Thanks so much for your advice!
| Theresa Jones, RN
- Sun Dec 18, 2005 9:06 am
Lipomas are benign fatty tumors in the subcutaneous area of the skin. These commonly are present for an extended period of time before a person actually realizes they are there. Some may grow quite large and can occur anywhere on the body. Most lipomas don't cause any symptoms but occasionally when they become large enough to interfere with adjacent muscles or encompass small blood vessels they may become tender/painful. When this occurs they can be surgically removed.
Lymph node enlargement:
Following infection lymph nodes occasionally remain permanently enlarged, though they should be non-tender, small (less the 1 cm), have a rubbery consistency and none of the characteristics described for malignancy or for infection. These are also known as 'Shotty Lymph nodes'.

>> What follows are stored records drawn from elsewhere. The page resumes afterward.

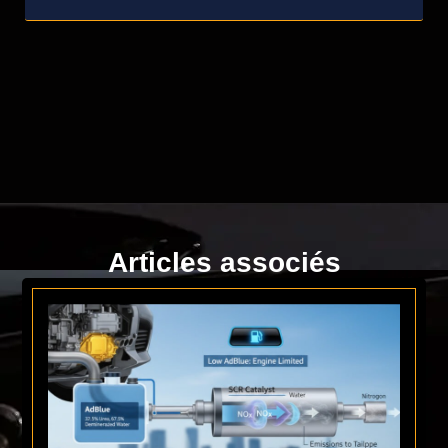
Articles associés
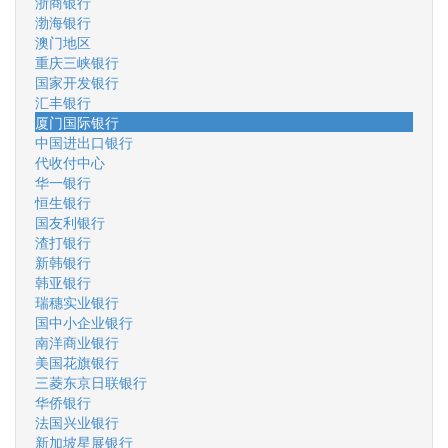
浙商银行
渤海银行
澳门地区
重庆三峡银行
国家开发银行
汇丰银行
厦门国际银行
中国进出口银行
代收付中心
华一银行
恒生银行
国友利银行
渣打银行
新韩银行
韩亚银行
瑞穗实业银行
国中小企业银行
南洋商业银行
美国花旗银行
三菱东京日联银行
华侨银行
法国兴业银行
新加坡星展银行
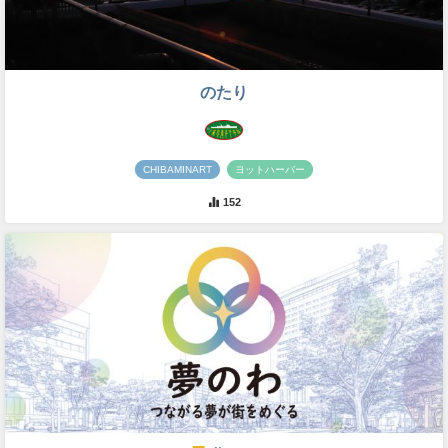
のたり
CHIBAMINART
ヨットハーバー
152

Infected Lymph nodes however, tend to be:
Firm, tender, enlarged and warm. Inflammation can spread to the overlying skin, causing it to appear reddened.
Lymph nodes harboring malignant disease tend to be firm, non-tender, matted (ie, stuck to each other), fixed (ie, not freely mobile but rather stuck down to underlying tissue), and increase in size over time.
Although enlargement of lymph nodes in the supraclavicular area can be somewhat disconcerting, lymph nodes less than 1 cm in size are often typically of benign causes. I would suggest that if you remain concerned about the "lipoma" as well as the appearance of the supraclavicular lymph node request a referral to a surgeon for evaluation.